::: MATERIAL SUPPLIED :::

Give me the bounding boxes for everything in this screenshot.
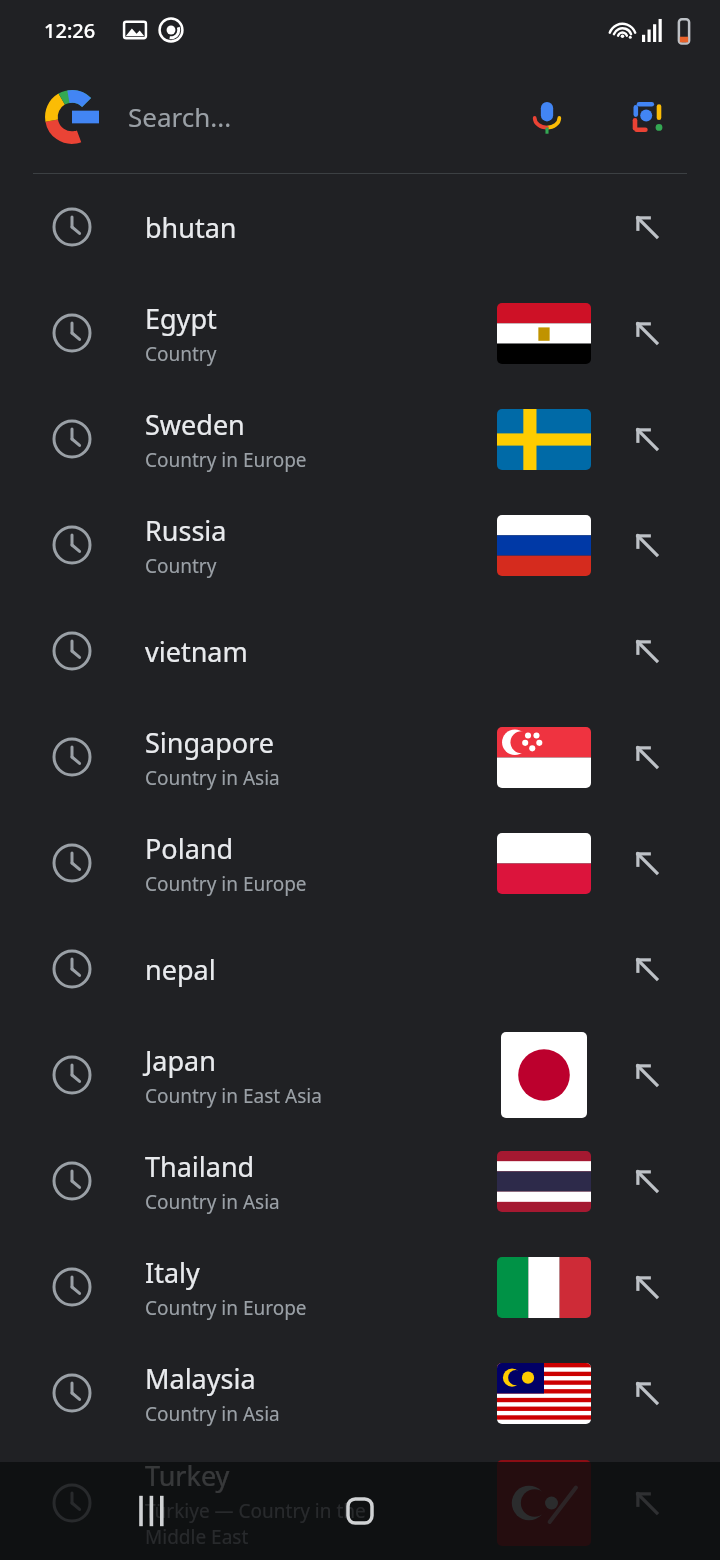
button[interactable]: Insert Singapore: [628, 738, 666, 776]
staticText: Country in Asia: [145, 1189, 280, 1215]
staticText: Türkiye — Country in the Middle East: [145, 1498, 366, 1550]
button[interactable]: Back: [548, 1491, 588, 1531]
button[interactable]: Home: [340, 1491, 380, 1531]
staticText: Singapore: [145, 724, 275, 761]
button[interactable]: Google: [0, 60, 720, 173]
other: Google: [45, 90, 99, 144]
staticText: Country in Asia: [145, 765, 280, 791]
staticText: Country in Europe: [145, 871, 307, 897]
button[interactable]: Insert nepal: [628, 950, 666, 988]
staticText: Poland: [145, 830, 234, 867]
button[interactable]: Italy: [0, 1234, 720, 1340]
staticText: Sweden: [145, 406, 245, 443]
button[interactable]: Russia: [0, 492, 720, 598]
button[interactable]: Voice search: [525, 95, 569, 139]
staticText: Country: [145, 553, 217, 579]
staticText: Egypt: [145, 300, 217, 337]
button[interactable]: Insert Malaysia: [628, 1374, 666, 1412]
staticText: Russia: [145, 512, 227, 549]
button[interactable]: Google Lens: [627, 97, 667, 137]
button[interactable]: Recent apps: [132, 1491, 172, 1531]
staticText: bhutan: [145, 209, 237, 246]
button[interactable]: Egypt: [0, 280, 720, 386]
staticText: 12:26: [44, 17, 96, 44]
staticText: nepal: [145, 951, 216, 988]
button[interactable]: Thailand: [0, 1128, 720, 1234]
button[interactable]: Insert Japan: [628, 1056, 666, 1094]
staticText: vietnam: [145, 633, 248, 670]
button[interactable]: Insert Russia: [628, 526, 666, 564]
button[interactable]: nepal: [0, 916, 720, 1022]
button[interactable]: Poland: [0, 810, 720, 916]
button[interactable]: Singapore: [0, 704, 720, 810]
staticText: Country in Europe: [145, 447, 307, 473]
button[interactable]: vietnam: [0, 598, 720, 704]
staticText: Malaysia: [145, 1360, 256, 1397]
button[interactable]: Insert Egypt: [628, 314, 666, 352]
staticText: Country in Asia: [145, 1401, 280, 1427]
staticText: Turkey: [145, 1457, 230, 1494]
button[interactable]: Insert Poland: [628, 844, 666, 882]
button[interactable]: Insert Italy: [628, 1268, 666, 1306]
staticText: Thailand: [145, 1148, 255, 1185]
button[interactable]: bhutan: [0, 174, 720, 280]
staticText: Search...: [128, 99, 525, 134]
staticText: Country in Europe: [145, 1295, 307, 1321]
staticText: Japan: [145, 1042, 216, 1079]
button[interactable]: Malaysia: [0, 1340, 720, 1446]
staticText: Country: [145, 341, 217, 367]
staticText: Country in East Asia: [145, 1083, 322, 1109]
button[interactable]: Japan: [0, 1022, 720, 1128]
button[interactable]: Insert vietnam: [628, 632, 666, 670]
button[interactable]: Insert Thailand: [628, 1162, 666, 1200]
button[interactable]: Sweden: [0, 386, 720, 492]
button[interactable]: Insert Sweden: [628, 420, 666, 458]
button[interactable]: Insert Turkey: [628, 1484, 666, 1522]
button[interactable]: Insert bhutan: [628, 208, 666, 246]
staticText: Italy: [145, 1254, 200, 1291]
button[interactable]: Turkey: [0, 1446, 720, 1560]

:::

ASSIGNMENT: Return a copy of each line in the entries that contains "nepal".

OUTPUT:
button[interactable]: Insert nepal: [628, 950, 666, 988]
staticText: nepal: [145, 951, 216, 988]
button[interactable]: nepal: [0, 916, 720, 1022]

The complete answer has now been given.